Changing gears a bit I had a couple of minor insights in how to code my Monkey-Typewriter application. It isn't in web form yet, but I got a simplified first generation command line version working last week. It was actually a bit of a let down. The transformation of text from one passage into another in an evolutionary driven way was not as amusing or informative has I had hoped. Still it is just one more step along the way to a more ambitious goal dealing with experiments in AI (Artificial Intelligence). In a way Shakespeare-O-Meter and BaBeLiZeR were steps towards Monkey-Typewriter. And BaBeLiZeR and REBUSizer are steps in automatically grabbing needed info directly of from the web to complete a task. All baby steps to be sure.
Anyway, I am constructing a better word-database for Monkey-Typewriter even as I type this. I downloaded the most common 15,000 words used in the English language some time ago as part of the Shakespeare-O-Meter project. Using this list I performed 15,000 web queries from merrium-webster.com to get their definitions. Right now I am doing some ad-hoc automated data analysis to denote the various categories (noun, verb, adjective, etc...) and connections (synonyms, antonyms, related words, etc...) to form the custom database that Monkey-Typewriter will ultimately use. As opposed to its more primitive categorizing methods (similar endings, similar lengths) the first crude version is using now. Hopefully this will result in more natural and interesting looking sentence evolutions.Back when I worked at Wolfram Research I had had in mind to create a neural net based AI engine that used the feedback of thousands of website visitors to train it into giving useful responses. A first step would have been a proof of concept Eliza or Ractor chatterbot like program whose responses became more entertaining with time by allowing users to modify the web-search and query selection rules in a wiki type fashion. Ultimately I had hoped to develop a genetic algorithm to augment this process that learned from how users modified the query selection rules and question-and-answer database and could improve itself. Users would then grade how well the self-modification performed and reinforce modification schemes that lead to better responses.

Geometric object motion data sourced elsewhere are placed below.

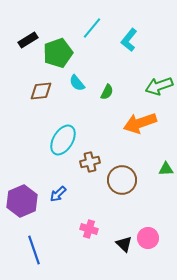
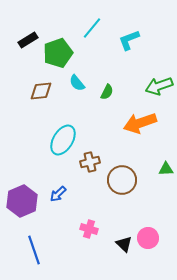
cyan L-shape: rotated 30 degrees clockwise
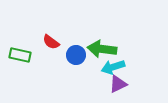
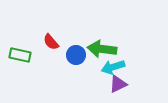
red semicircle: rotated 12 degrees clockwise
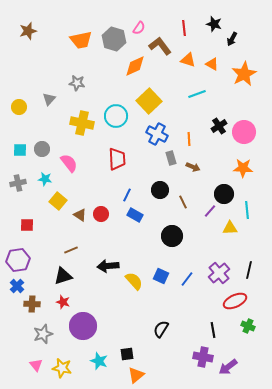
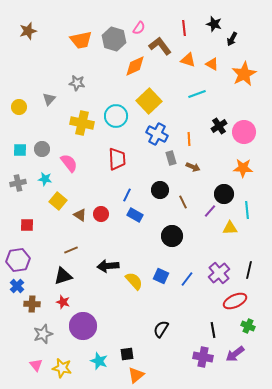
purple arrow at (228, 367): moved 7 px right, 13 px up
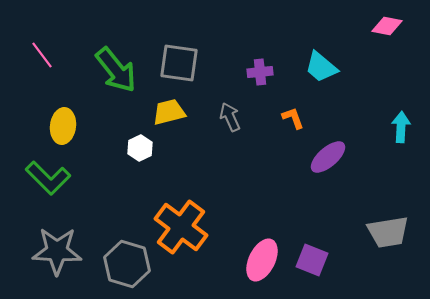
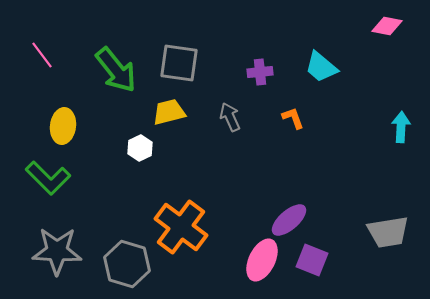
purple ellipse: moved 39 px left, 63 px down
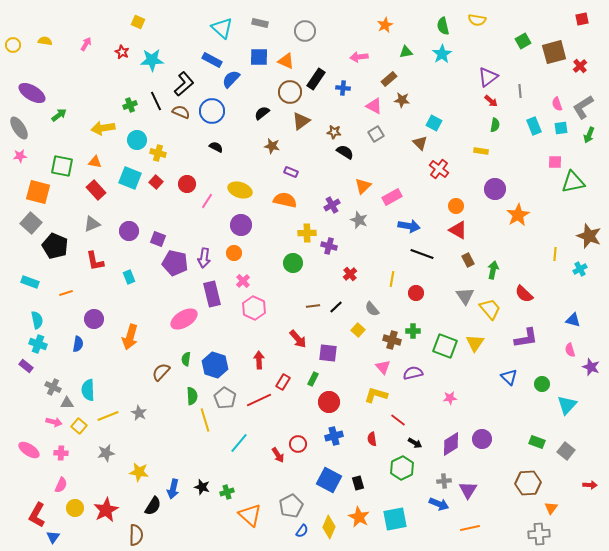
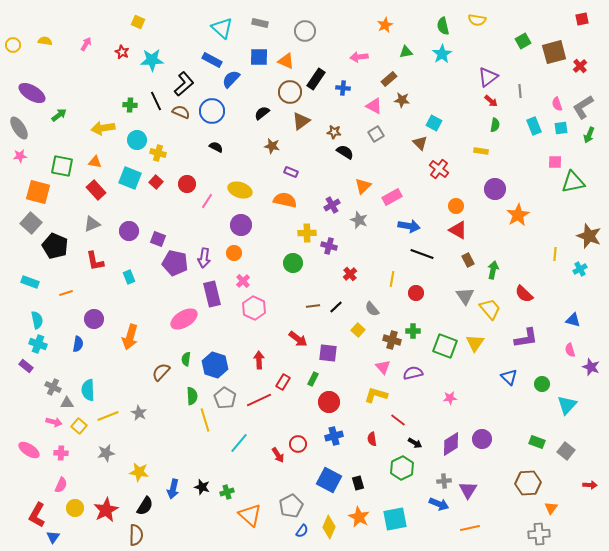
green cross at (130, 105): rotated 24 degrees clockwise
red arrow at (298, 339): rotated 12 degrees counterclockwise
black semicircle at (153, 506): moved 8 px left
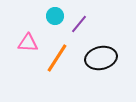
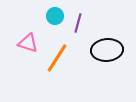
purple line: moved 1 px left, 1 px up; rotated 24 degrees counterclockwise
pink triangle: rotated 15 degrees clockwise
black ellipse: moved 6 px right, 8 px up; rotated 8 degrees clockwise
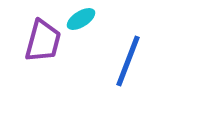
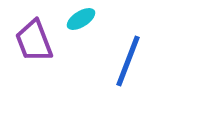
purple trapezoid: moved 9 px left; rotated 144 degrees clockwise
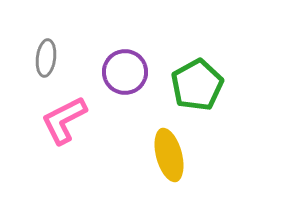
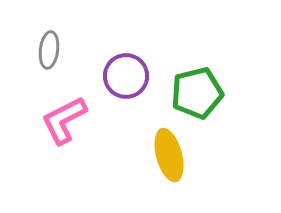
gray ellipse: moved 3 px right, 8 px up
purple circle: moved 1 px right, 4 px down
green pentagon: moved 8 px down; rotated 15 degrees clockwise
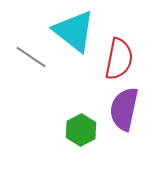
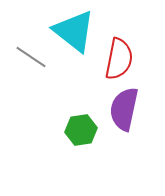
green hexagon: rotated 20 degrees clockwise
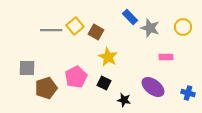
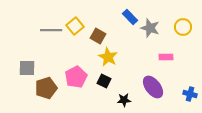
brown square: moved 2 px right, 4 px down
black square: moved 2 px up
purple ellipse: rotated 15 degrees clockwise
blue cross: moved 2 px right, 1 px down
black star: rotated 16 degrees counterclockwise
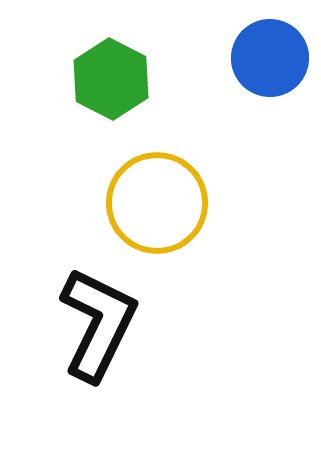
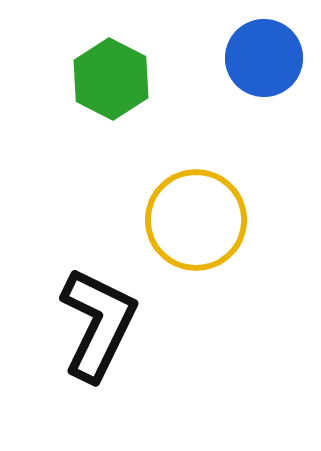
blue circle: moved 6 px left
yellow circle: moved 39 px right, 17 px down
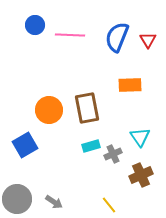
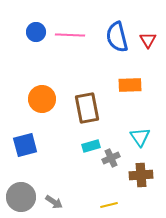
blue circle: moved 1 px right, 7 px down
blue semicircle: rotated 36 degrees counterclockwise
orange circle: moved 7 px left, 11 px up
blue square: rotated 15 degrees clockwise
gray cross: moved 2 px left, 4 px down
brown cross: rotated 20 degrees clockwise
gray circle: moved 4 px right, 2 px up
yellow line: rotated 66 degrees counterclockwise
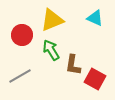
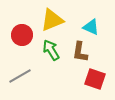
cyan triangle: moved 4 px left, 9 px down
brown L-shape: moved 7 px right, 13 px up
red square: rotated 10 degrees counterclockwise
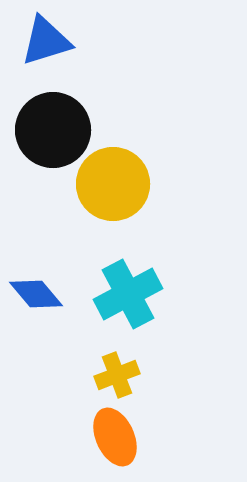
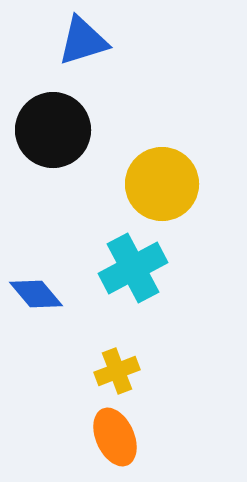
blue triangle: moved 37 px right
yellow circle: moved 49 px right
cyan cross: moved 5 px right, 26 px up
yellow cross: moved 4 px up
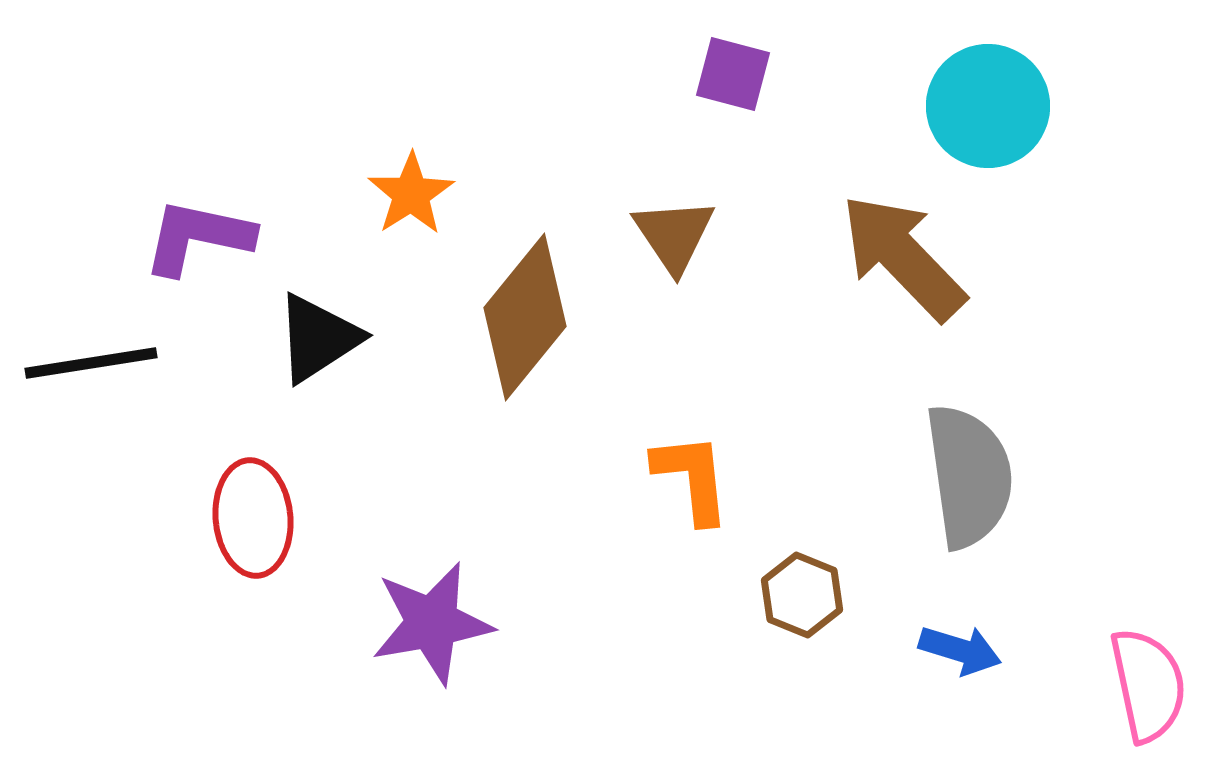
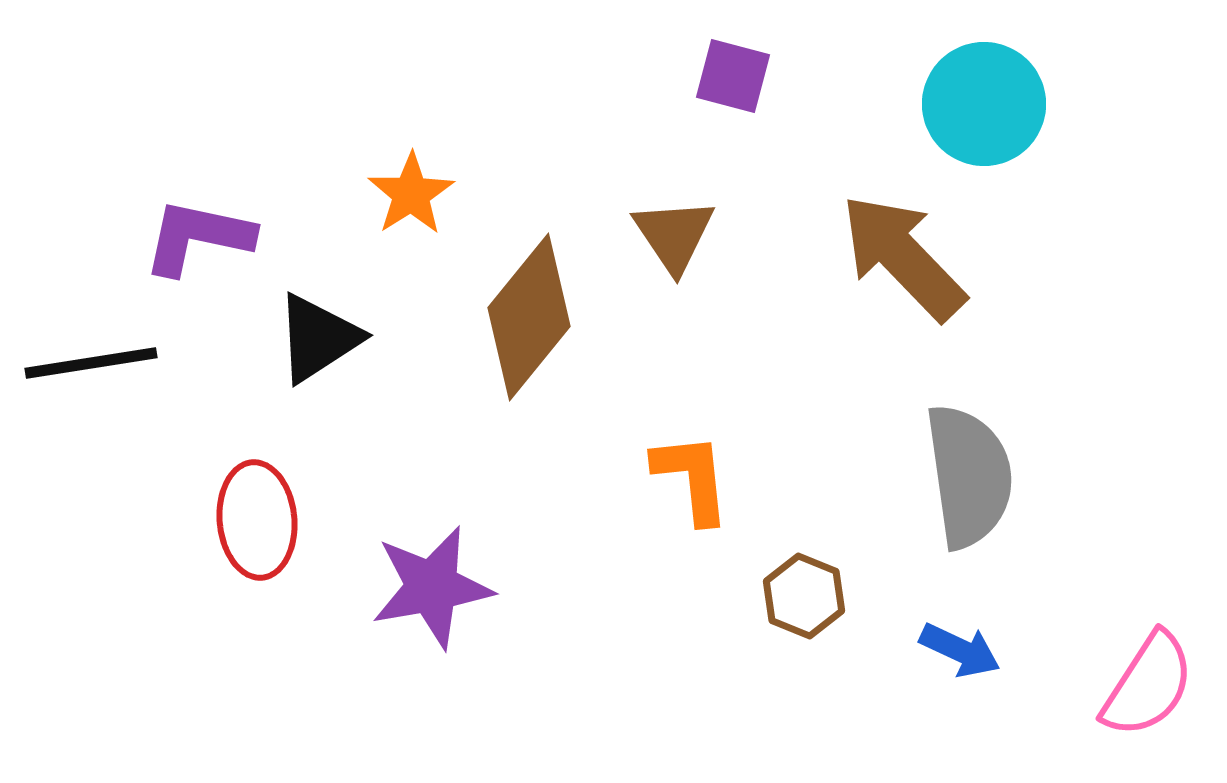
purple square: moved 2 px down
cyan circle: moved 4 px left, 2 px up
brown diamond: moved 4 px right
red ellipse: moved 4 px right, 2 px down
brown hexagon: moved 2 px right, 1 px down
purple star: moved 36 px up
blue arrow: rotated 8 degrees clockwise
pink semicircle: rotated 45 degrees clockwise
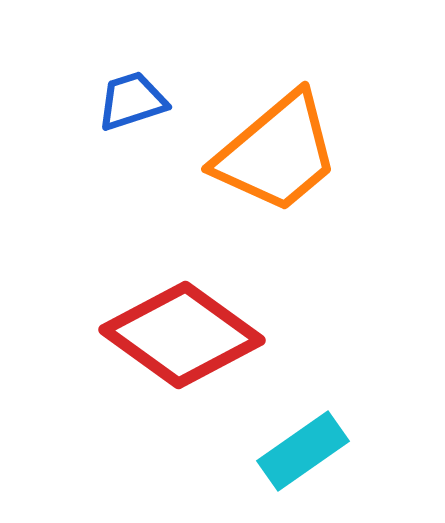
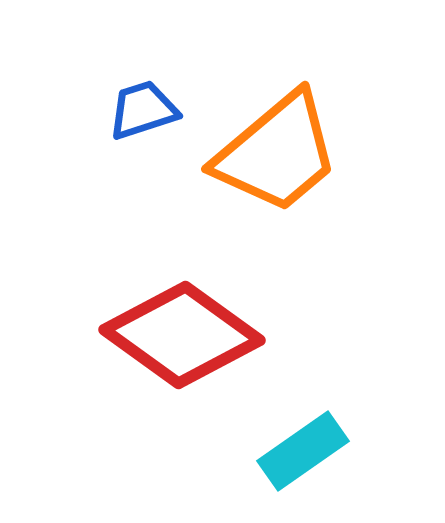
blue trapezoid: moved 11 px right, 9 px down
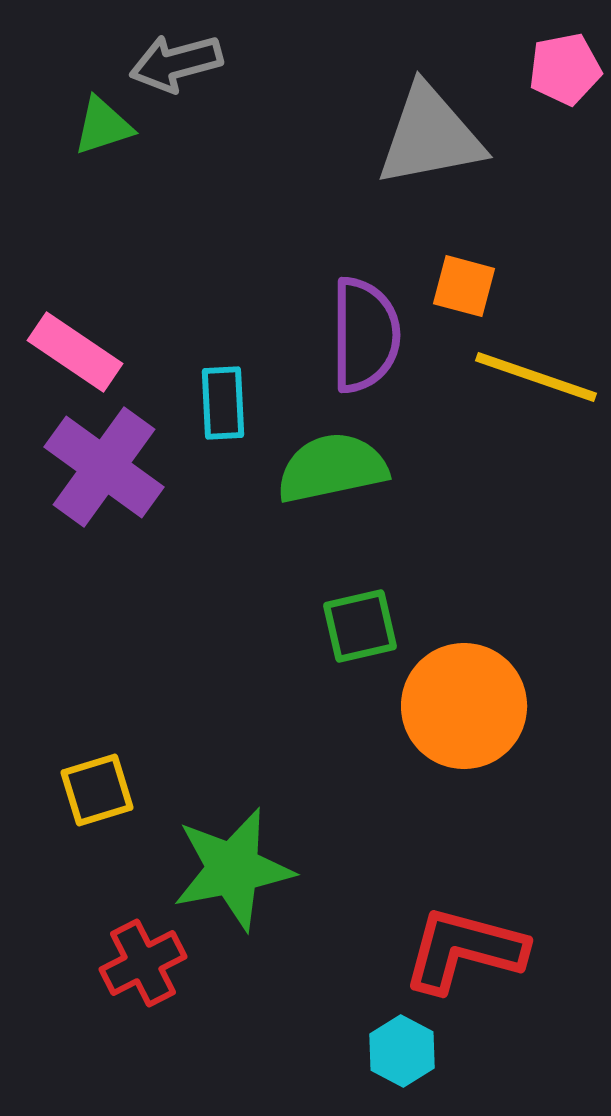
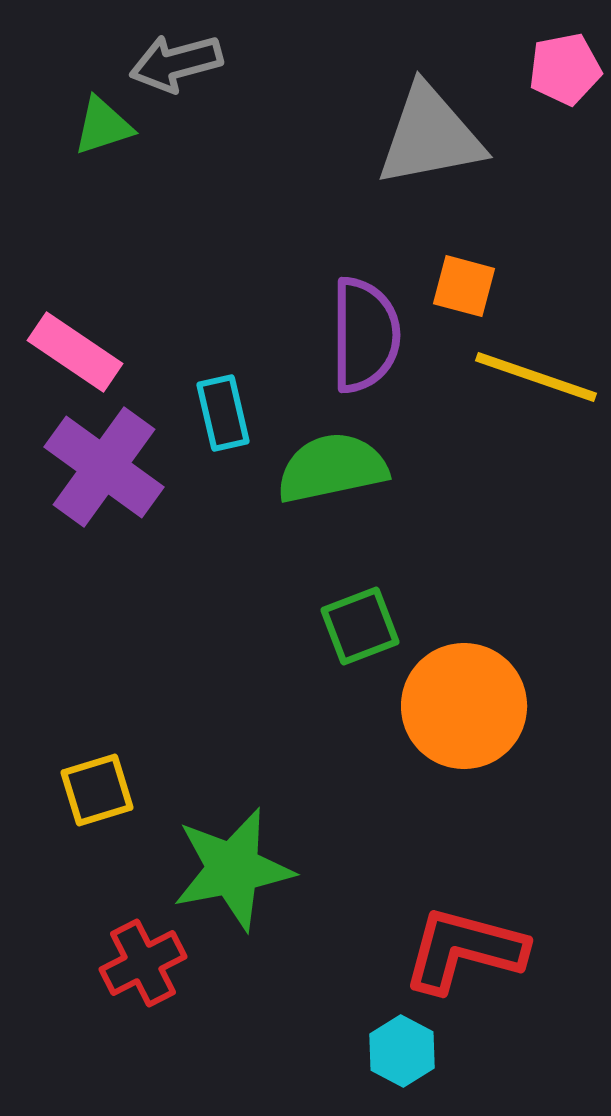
cyan rectangle: moved 10 px down; rotated 10 degrees counterclockwise
green square: rotated 8 degrees counterclockwise
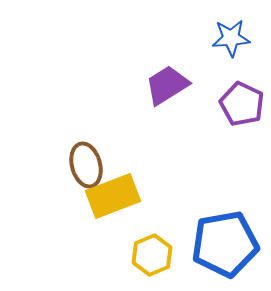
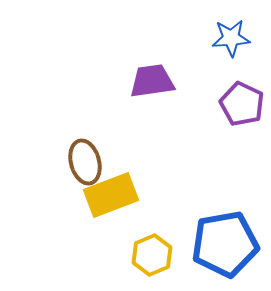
purple trapezoid: moved 15 px left, 4 px up; rotated 24 degrees clockwise
brown ellipse: moved 1 px left, 3 px up
yellow rectangle: moved 2 px left, 1 px up
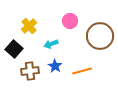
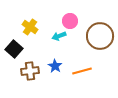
yellow cross: moved 1 px right, 1 px down; rotated 14 degrees counterclockwise
cyan arrow: moved 8 px right, 8 px up
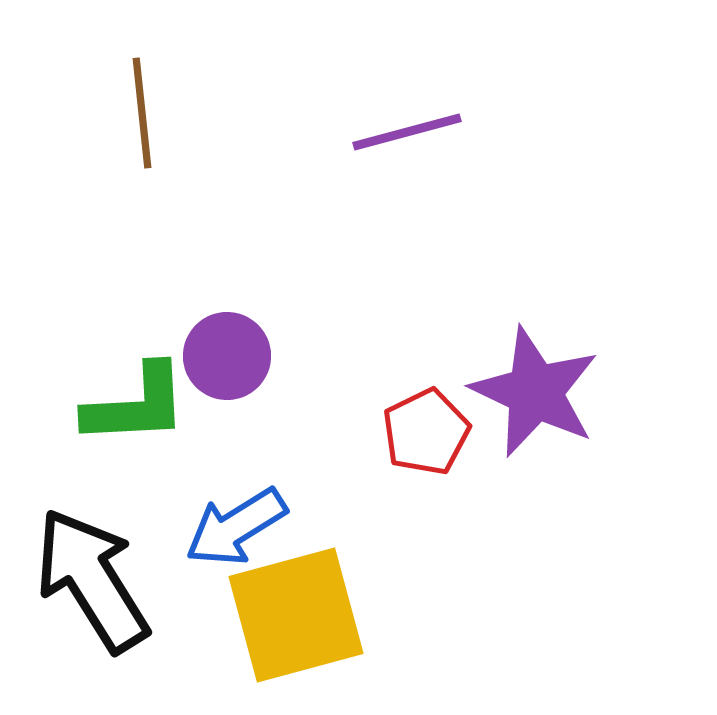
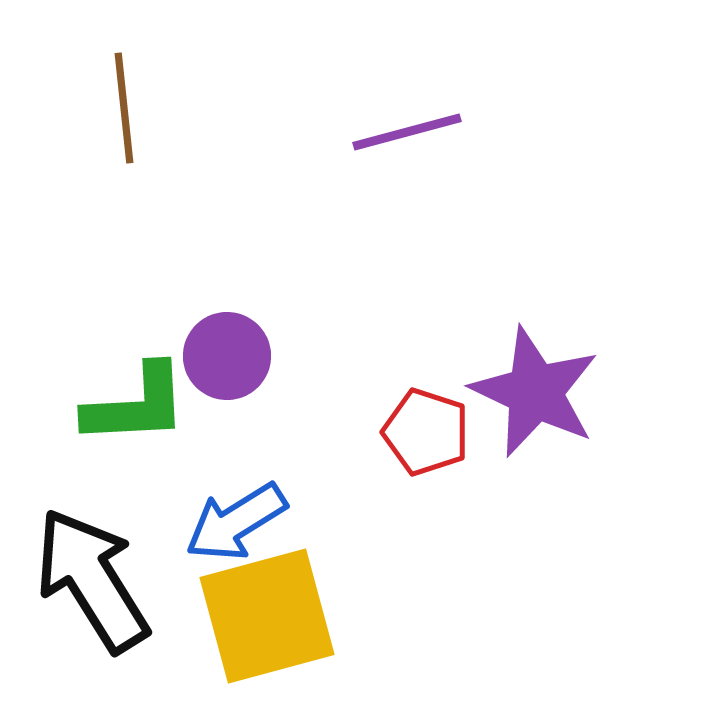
brown line: moved 18 px left, 5 px up
red pentagon: rotated 28 degrees counterclockwise
blue arrow: moved 5 px up
yellow square: moved 29 px left, 1 px down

All of this would require hundreds of feedback responses per day to have any chance of creating some non-trivial AI engine. Given that few of the toys written to date have had much use, I'm not optimistic about realizing these rather grandiose goals. Still I find that as I write my, admittedly simple, toy applications for BNL I end up creating tools that make writing the next toy easier and hopefully more entertaining. With a little luck I might eventually stumble on something that gets a lot of return repeat use. Nian's brother Yi suggested I develop my projects a little further and perhaps submit them along with a job application to Google. Too bad I missed the bandwagon on getting into Google before its recent IPO.
Well I'm running long again, I really do have to get the hang of making shorter more often postings. I haven't even mentioned Nian and my house hunting. But that is as they say a story for another day.